I'm going to take a break from answering questions now!
"What does that mean?"
It means I'm not going to answer any more questions for a little while.
"No more questions?"
I nod.
"Yes or no?"

Friday, March 29, 2013

Good Friday, Mama Style

I like depth and meaning. I need time to process things and I imagined on this day, Good Friday, I would have time to be filled with solemn gratitude for Christ's sacrifice on the cross.

Instead, I woke up in a bad mood. Then I had a couple of errands to run, so I decided to take Little Nut to Starbucks so he could read and drink apple juice and so I could try and squeeze in a devotional time, since I failed to get up early this morning. Four-year-olds just aren't good partners for deep thinking, even well-behaved ones.

One thing I did take from my time was that in the craziness of motherhood I might only be able to focus on one thing. And, today that one thing should be "Thank you, Jesus."

After several bathroom breaks, one emergency run for napkins, and numerous strangers interrupting to comment on Nut's "cool" new sunglasses, which he refused to take off while indoors, I closed out my scattered devotions and said, "Thank you, Jesus," and went to the store.  In the produce section I reminded myself to say "Thank you, Jesus." I then proceeded to take longer than I intended grabbing things and left some of my groceries at the bagging station (every time I use self-checkout it's a bad experience!), arriving home short on cauliflower and time! We inhaled some lunch and were out the door again. Ugh. So much for a day of holy contemplation, but "Thank you, Jesus."

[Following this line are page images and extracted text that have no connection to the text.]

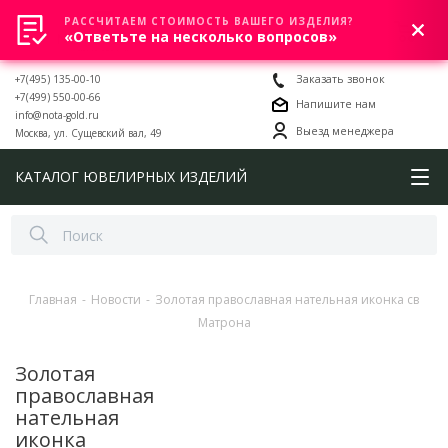
РАССЧИТАЕМ СТОИМОСТЬ ВАШЕГО ИЗДЕЛИЯ?
0
«Ответьте на несколько вопросов»
+7(495) 135-00-10
Заказать звонок
+7(499) 550-00-66
Напишите нам
info@nota-gold.ru
Выезд менеджера
Москва, ул. Сущевский вал, 49
КАТАЛОГ ЮВЕЛИРНЫХ ИЗДЕЛИЙ
Главная
-
Новости
-
Золотая православная нательная иконка св
Матрона
Золотая
православная
нательная
иконка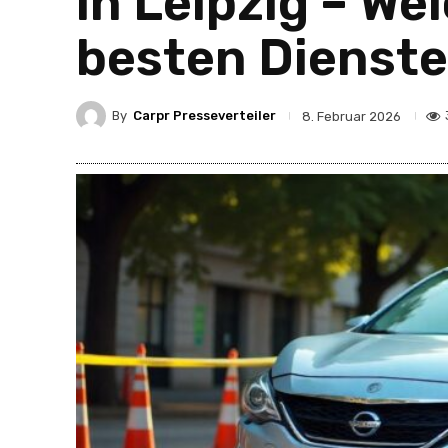
in Leipzig – W
besten Dienst
By
Carpr Presseverteiler
8. Februar 2026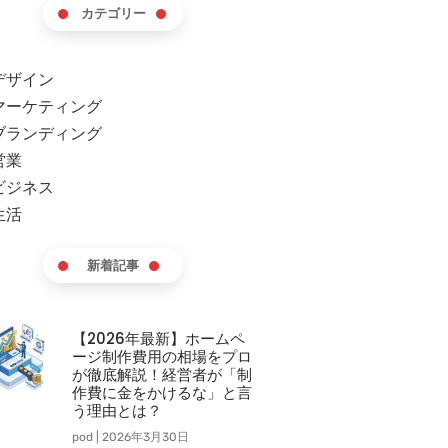
カテゴリー
デザイン
マーケティング
ブランディング
営業
ビジネス
生活
新着記事
【2026年最新】ホームペ
ージ制作費用の相場をプロ
が徹底解説！経営者が「制
作費に金をかけるな」と言
う理由とは？
pod
2026年3月30日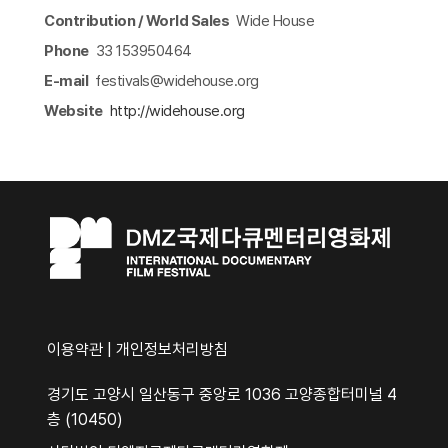
Contribution / World Sales
Wide House
Phone
33 153950464
E-mail
festivals@widehouse.org
Website
http://widehouse.org​
이용약관
|
개인정보처리방침
경기도 고양시 일산동구 중앙로 1036 고양종합터미널 4
층 (10450)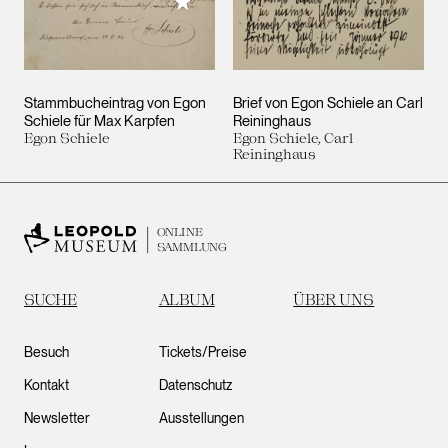
Meiner Sammlung hinzufügen
Stammbucheintrag von Egon
Brief von Egon Schiele an Carl
Schiele für Max Karpfen
Reininghaus
Egon Schiele
Egon Schiele, Carl
Reininghaus
ONLINE
SAMMLUNG
SUCHE
ALBUM
ÜBER UNS
Besuch
Tickets/Preise
Kontakt
Datenschutz
Newsletter
Ausstellungen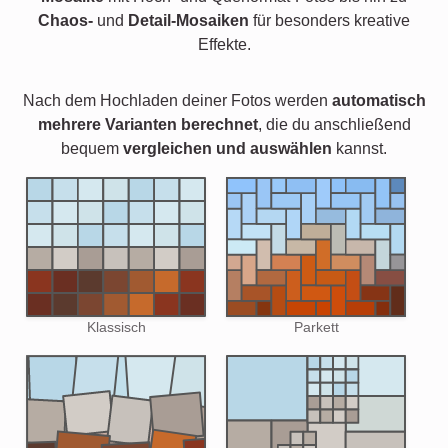
Chaos-
und
Detail-Mosaiken
für besonders kreative
Effekte.
Nach dem Hochladen deiner Fotos werden
automatisch
mehrere Varianten berechnet
, die du anschließend
bequem
vergleichen und auswählen
kannst.
Klassisch
Parkett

Then we rushed, to our staff's Good Friday service and I sat down feeling harried and scattered and shallow. Yet, as our service unfolded I found my mind relaxing and my heart settling. With my husband present my attention was more focused on worship and the message and less focused on managing The Child. It was a lovely hour-and-a-half reprieve. It gave depth to my "Thank you, Jesus," so that the next time I said it there was more humility and gratefulness behind it.

By the end of the day I actually had two things I learned from this Good Friday! Depth comes through repetition as much as it comes through long contemplation...we moms of young children can take solace in this! Even if I can only snatch enough of my mind back from motherhood to eek out a heart-felt "Thank you, Jesus," I can cultivate an awareness of His presence, and Jesus' presence never leaves one unaffected. Secondly, we all need the Body of Christ, especially us moms. I was walking home with Little Nut and true gratefulness for the service swept over me. I needed time to have my mind forcibly lead toward Christ and it helped to have the extra eyes on my child.

As I close out the day, still more scattered than centered, I am truly grateful to be a part of God's people and in the words of a hymn we sang today:
"Bearing shame and scoffing rude, in my place condemned He stood; sealed my pardon with His blood, hallelujah! What a Savior!" -Philip P. Bliss
 Thank you, Jesus, for today, an awfully wonderful day. What a Savior.